## DATA TO PROCESS
- - - - - - -
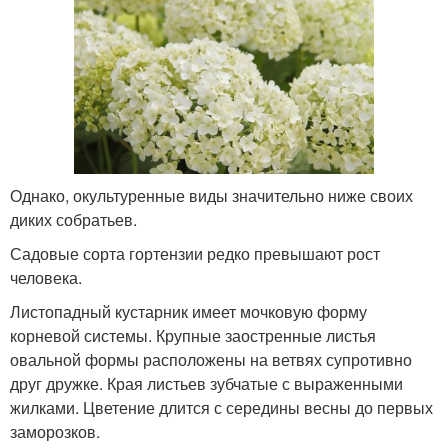
Однако, окультуренные виды значительно ниже своих
диких собратьев.
Садовые сорта гортензии редко превышают рост
человека.
Листопадный кустарник имеет мочковую форму
корневой системы. Крупные заостренные листья
овальной формы расположены на ветвях супротивно
друг дружке. Края листьев зубчатые с выраженными
жилками. Цветение длится с середины весны до первых
заморозков.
- - - - - - -
Quote every entry exactly, with the pictures omitted.

## TASK OUTPUT
Однако, окультуренные виды значительно ниже своих
диких собратьев.
Садовые сорта гортензии редко превышают рост
человека.
Листопадный кустарник имеет мочковую форму
корневой системы. Крупные заостренные листья
овальной формы расположены на ветвях супротивно
друг дружке. Края листьев зубчатые с выраженными
жилками. Цветение длится с середины весны до первых
заморозков.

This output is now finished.